COP30 a Belém, l'importanza delle popolazioni indigene

Leader cristiani in vista dell'importante appuntamento sul clima in Brasile

29 ottobre 2025

Belém, Brasile (foto: Commons WikiMedia)

(agensir/ve) La COP30, in agenda a Belém (Brasile) dal 10 al 21 novembre, sarà “un’opportunità unica per porre le voci indigene al centro dei negoziati globali sul clima”: è quanto hanno affermato diversi leader cristiani in una recente conferenza stampa promossa dal Consiglio ecumenico delle chiese (CEC) incentrata sul prossimo vertice in programma nell’Amazzonia brasiliana, parlando già di una “COP dei Popoli”, per via del ruolo di primo piano che si prevede sarà riservato alle comunità indigene.

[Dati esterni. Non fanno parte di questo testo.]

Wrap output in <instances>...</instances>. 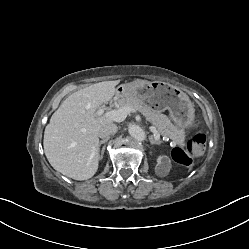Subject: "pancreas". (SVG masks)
Wrapping results in <instances>:
<instances>
[{"mask_svg": "<svg viewBox=\"0 0 249 249\" xmlns=\"http://www.w3.org/2000/svg\"><path fill=\"white\" fill-rule=\"evenodd\" d=\"M118 105L120 107L130 106L136 111L141 112L146 117V119L157 128L158 132L162 136L170 138L174 145H178L180 147L185 145V132L183 129L174 125L166 115L154 111L133 97H124L119 99Z\"/></svg>", "mask_w": 249, "mask_h": 249, "instance_id": "pancreas-1", "label": "pancreas"}]
</instances>
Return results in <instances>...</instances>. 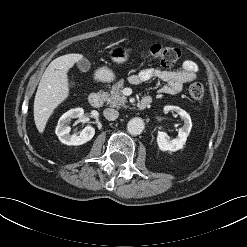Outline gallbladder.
Segmentation results:
<instances>
[{
    "label": "gallbladder",
    "mask_w": 247,
    "mask_h": 247,
    "mask_svg": "<svg viewBox=\"0 0 247 247\" xmlns=\"http://www.w3.org/2000/svg\"><path fill=\"white\" fill-rule=\"evenodd\" d=\"M77 67L81 72H87L91 67V63L88 59L83 58L77 63Z\"/></svg>",
    "instance_id": "obj_1"
}]
</instances>
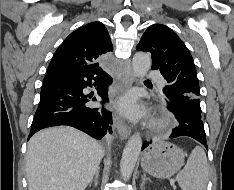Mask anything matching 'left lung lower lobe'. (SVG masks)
<instances>
[{"label":"left lung lower lobe","mask_w":234,"mask_h":190,"mask_svg":"<svg viewBox=\"0 0 234 190\" xmlns=\"http://www.w3.org/2000/svg\"><path fill=\"white\" fill-rule=\"evenodd\" d=\"M164 98L168 103L169 110L175 115L176 119L179 122V126L173 129V132L169 138H176L179 136L192 137L202 143L206 147V149H208L206 134L201 117L188 110L184 103L179 101H170L166 98L165 95ZM148 145V142H144L142 150L145 149Z\"/></svg>","instance_id":"0a47b994"}]
</instances>
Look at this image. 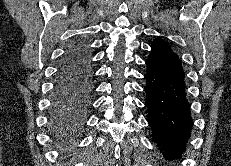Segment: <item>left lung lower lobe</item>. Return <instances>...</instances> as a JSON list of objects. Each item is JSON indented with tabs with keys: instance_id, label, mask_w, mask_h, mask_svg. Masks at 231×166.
<instances>
[{
	"instance_id": "0a47b994",
	"label": "left lung lower lobe",
	"mask_w": 231,
	"mask_h": 166,
	"mask_svg": "<svg viewBox=\"0 0 231 166\" xmlns=\"http://www.w3.org/2000/svg\"><path fill=\"white\" fill-rule=\"evenodd\" d=\"M145 74V105L153 140L169 157L185 150L193 121L185 92L184 70L170 44L156 37L151 43Z\"/></svg>"
}]
</instances>
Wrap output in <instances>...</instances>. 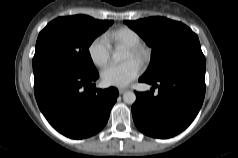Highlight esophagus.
I'll list each match as a JSON object with an SVG mask.
<instances>
[{
	"mask_svg": "<svg viewBox=\"0 0 238 158\" xmlns=\"http://www.w3.org/2000/svg\"><path fill=\"white\" fill-rule=\"evenodd\" d=\"M118 91H119L120 94H123V93H125V92L127 91V89H125V88H120Z\"/></svg>",
	"mask_w": 238,
	"mask_h": 158,
	"instance_id": "1",
	"label": "esophagus"
}]
</instances>
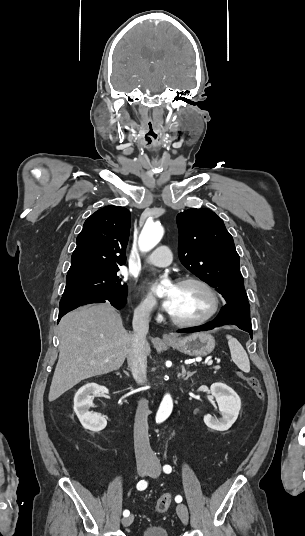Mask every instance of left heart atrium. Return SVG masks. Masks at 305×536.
Here are the masks:
<instances>
[{"instance_id":"1","label":"left heart atrium","mask_w":305,"mask_h":536,"mask_svg":"<svg viewBox=\"0 0 305 536\" xmlns=\"http://www.w3.org/2000/svg\"><path fill=\"white\" fill-rule=\"evenodd\" d=\"M147 288L152 293L154 291L155 285L152 281L147 282ZM173 299L170 295H167L164 300L162 301V305L164 309L170 310L172 307Z\"/></svg>"}]
</instances>
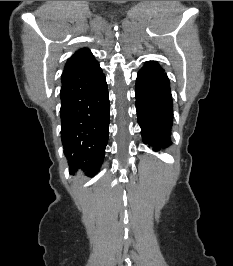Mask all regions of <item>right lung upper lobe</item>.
I'll return each instance as SVG.
<instances>
[{
  "label": "right lung upper lobe",
  "mask_w": 233,
  "mask_h": 266,
  "mask_svg": "<svg viewBox=\"0 0 233 266\" xmlns=\"http://www.w3.org/2000/svg\"><path fill=\"white\" fill-rule=\"evenodd\" d=\"M92 56L93 55L91 54L89 49H79L71 58L67 60L63 74L77 68Z\"/></svg>",
  "instance_id": "right-lung-upper-lobe-1"
}]
</instances>
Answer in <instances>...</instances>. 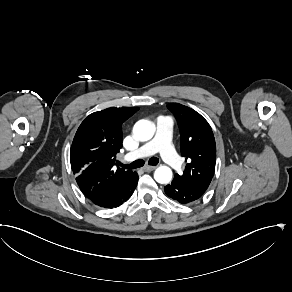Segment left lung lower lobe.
<instances>
[{
  "label": "left lung lower lobe",
  "instance_id": "left-lung-lower-lobe-1",
  "mask_svg": "<svg viewBox=\"0 0 292 292\" xmlns=\"http://www.w3.org/2000/svg\"><path fill=\"white\" fill-rule=\"evenodd\" d=\"M165 193L172 199L178 201L181 204H187L197 201L204 194L201 191H197L188 188L182 184L172 181L171 184L165 186Z\"/></svg>",
  "mask_w": 292,
  "mask_h": 292
}]
</instances>
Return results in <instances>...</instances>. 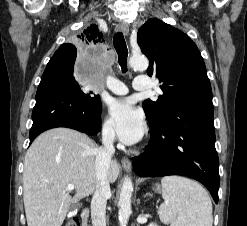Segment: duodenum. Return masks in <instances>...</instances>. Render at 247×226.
<instances>
[{
  "mask_svg": "<svg viewBox=\"0 0 247 226\" xmlns=\"http://www.w3.org/2000/svg\"><path fill=\"white\" fill-rule=\"evenodd\" d=\"M89 214H90V211H89L88 208H83L81 210L80 217H81V225L82 226H87L88 219H89Z\"/></svg>",
  "mask_w": 247,
  "mask_h": 226,
  "instance_id": "duodenum-1",
  "label": "duodenum"
}]
</instances>
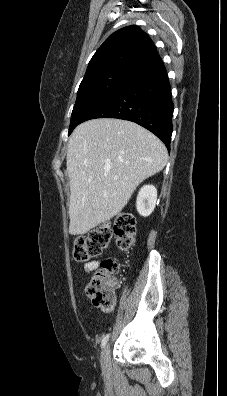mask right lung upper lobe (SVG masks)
<instances>
[{
	"instance_id": "right-lung-upper-lobe-1",
	"label": "right lung upper lobe",
	"mask_w": 227,
	"mask_h": 396,
	"mask_svg": "<svg viewBox=\"0 0 227 396\" xmlns=\"http://www.w3.org/2000/svg\"><path fill=\"white\" fill-rule=\"evenodd\" d=\"M157 55L156 47L138 26H127L111 34L89 62L85 76L109 68L135 70Z\"/></svg>"
}]
</instances>
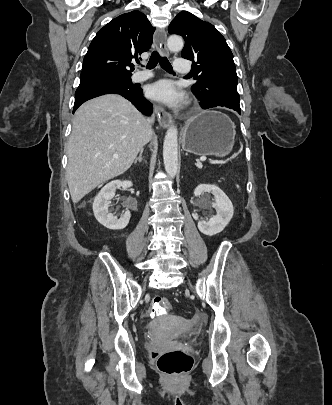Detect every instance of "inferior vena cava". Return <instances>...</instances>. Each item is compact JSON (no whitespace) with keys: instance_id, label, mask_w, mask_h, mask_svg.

Il vescovo luterano Heinrich Bedford-Strohm, moderatore del Comitato centrale del CEC, ha ricordato che il CEC ha lanciato il “Decennio Ecumenico per l’Azione per la Giustizia Climatica”. Le 356 chiese in 120 paesi, con 600 milioni di membri, daranno priorità all’azione per il clima nei prossimi dieci anni. “L’abbiamo deliberatamente chiamato decennio dell’azione per la giustizia climatica perché il cambiamento climatico, e la sua gestione, è una questione di giustizia”, ha affermato Bedford-Strohm. “Sappiamo tutti che coloro che hanno contribuito meno al cambiamento climatico sono le prime vittime, e questa è una questione di giustizia”.

Jocabed Solano, leader indigeno della nazione Guandule di Panama e membro della Commissione del CEC per la Giustizia Climatica e lo Sviluppo Sostenibile, ha sottolineato l’importanza dei popoli indigeni per le soluzioni climatiche. “Non c’è giustizia climatica senza giustizia per i popoli indigeni”, ha affermato. “I popoli indigeni dell’Amazzonia stanno lottando con la propria vita per preservare l’equilibrio della Terra”. Solano, che negozia per il Panama sulla transizione giusta, ha chiesto un’azione concreta: “Chiediamo impegni certi alla COP30 per la transizione al 100% di energia rinnovabile”.

L’arcivescovo anglicano di Belém, Marinez Rosa dos Santos Bassotto, ha descritto i gravi impatti climatici che colpiscono l’Amazzonia. “Da almeno tre anni stiamo vivendo una siccità estrema, con i fiumi della regione che si sono abbassati fino a 30 metri, è terribile. Alcune comunità sono completamente isolate, molte senza acqua potabile o cibo”.

Bedford-Strohm ha spiegato le ragioni teologiche che guidano il coinvolgimento delle chiese: “Crediamo che ogni essere umano sia creato a immagine di Dio allo stesso modo. E pensiamo che faccia la differenza se nelle nostre funzioni affermiamo che Dio è il Creatore di questa terra. Ciò significa che ogni essere umano ha lo stesso diritto di godere dei frutti della terra”.

L’augurio dei leader cristiani intervenuti alla conferenza stampa è che le voci indigene possano influenzare significativamente i negoziati principali. “La nostra speranza è che queste voci non vengano ascoltate solo nelle manifestazioni popolari, non solo nelle zone 'verdi' e 'gialle' della COP30, o negli eventi collaterali, ma che queste voci siano veramente al centro delle discussioni e dei negoziati”, ha affermato l’Arcivescovo Bassotto.

Le popolazioni indigene saranno accolte nella zona “blu” della COP30 di Belém, riservata ai negoziati ufficiali delle delegazioni nazionali ed internazionali accreditate con le Nazioni Unite? O quella rimarrà per loro una zona rossa?